Scenario                         Mitigation
------------------------------------------------------------------------
Chat server crash                Clients reconnect to another server;
                                 undelivered messages replayed from Kafka
Cassandra node failure           Replication factor 3; reads from replica
Redis presence data loss         Clients re-register on reconnect
Network partition                Messages queued in Kafka; delivered when
                                 partition heals
Message ordering violation       TIMEUUID ensures ordering within partition
Duplicate messages               Client-side msg_id for idempotent delivery

Key Takeaways

  1. WebSockets are essential for real-time bidirectional communication; HTTP polling adds unacceptable latency.
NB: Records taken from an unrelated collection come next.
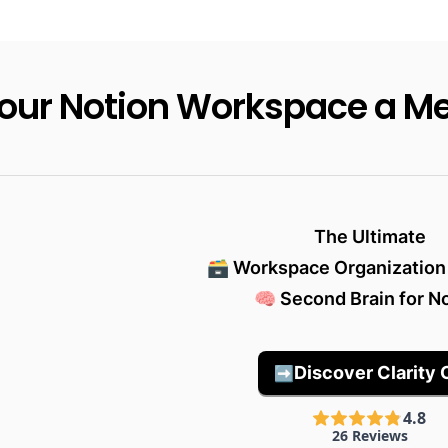
Your Notion Workspace a M
The Ultimate

🗃️ Workspace Organization
🧠 Second Brain for N
Discover Clarity 
➡️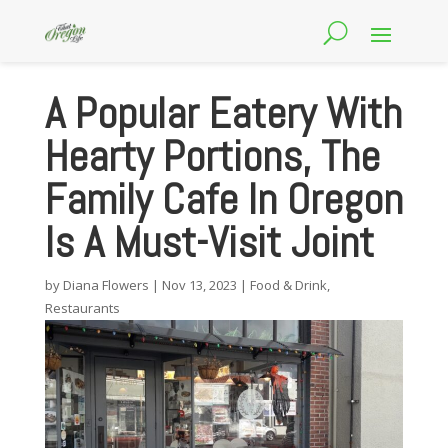
A Popular Eatery With
Hearty Portions, The
Family Cafe In Oregon
Is A Must-Visit Joint
by
Diana Flowers
|
Nov 13, 2023
|
Food & Drink
,
Restaurants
  2. Cassandra is ideal for message storage due to write-heavy workload and natural partitioning by conversation.
  3. Presence is expensive at scale -- use lazy fetching and batched updates rather than broadcasting to all contacts.
  4. Media should bypass chat servers entirely -- upload directly to object storage using presigned URLs.
  5. At-least-once delivery with client-side deduplication is the right tradeoff for a messaging system where losing messages is unacceptable.